In December 1988, Arlan Rosenbloom arrived in Quito, Ecuador, to treat a handful of patients. For the past decade, the endocrinologist had treated several Ecuadorian children with growth hormone deficiency, a common type of dwarfism, at his clinic at the University of Florida. Now, for the first time, he had flown down to South America to treat them at home. The plan was to give six patients their biannual dose of growth hormone, saving them the expense of visiting Rosenbloom in the States.
Once he arrived, the director of the local children’s hospital, who had previously trained under Rosenbloom, referred patients en masse, and by the end of his stay, Rosenbloom had seen 100 patients, many with growth problems. Out of the stream of patients, the ones that struck him most were two sisters, ages 6 and 8. The girls were both less than three feet tall, about the height of a typical 1-year-old.
They had prominent foreheads, piping voices, and depressed nasal bridges.
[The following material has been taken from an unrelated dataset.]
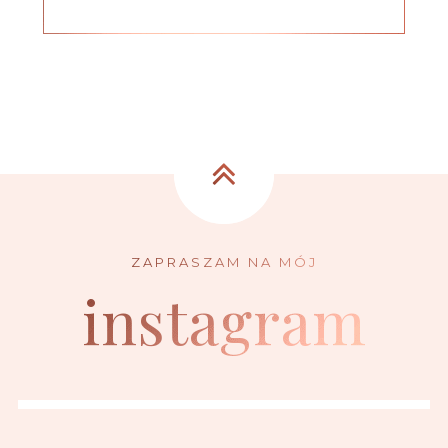
instagram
But unlike Rosenbloom’s other patients, a workup showed they were not lacking growth hormone; instead, they had a rare form of dwarfism known as Laron syndrome, caused by a genetic mutation that prevents the body from respondingto growth hormone. Only a hundred or so cases of Laron syndrome had ever been diagnosed.
Once Rosenbloom returned to Florida, he wondered if and when treatment would be available to the sisters, but the syndrome itself faded from his attention. Diagnosing the occasional rare genetic disorder is part and parcel of the practice of pediatric endocrinology, and he had no reason to give the syndrome much more thought.
But by the time he returned to Ecuador to treat his growth-hormone-deficient patients six months later, one of the local endocrinologists, Jaime Guevara-Aguirre, had diagnosed another seven cases, all from the province of Loja in the south. To the two doctors conferring on the finds, the implication was obvious: If there were nine cases in one region, there were assuredly more.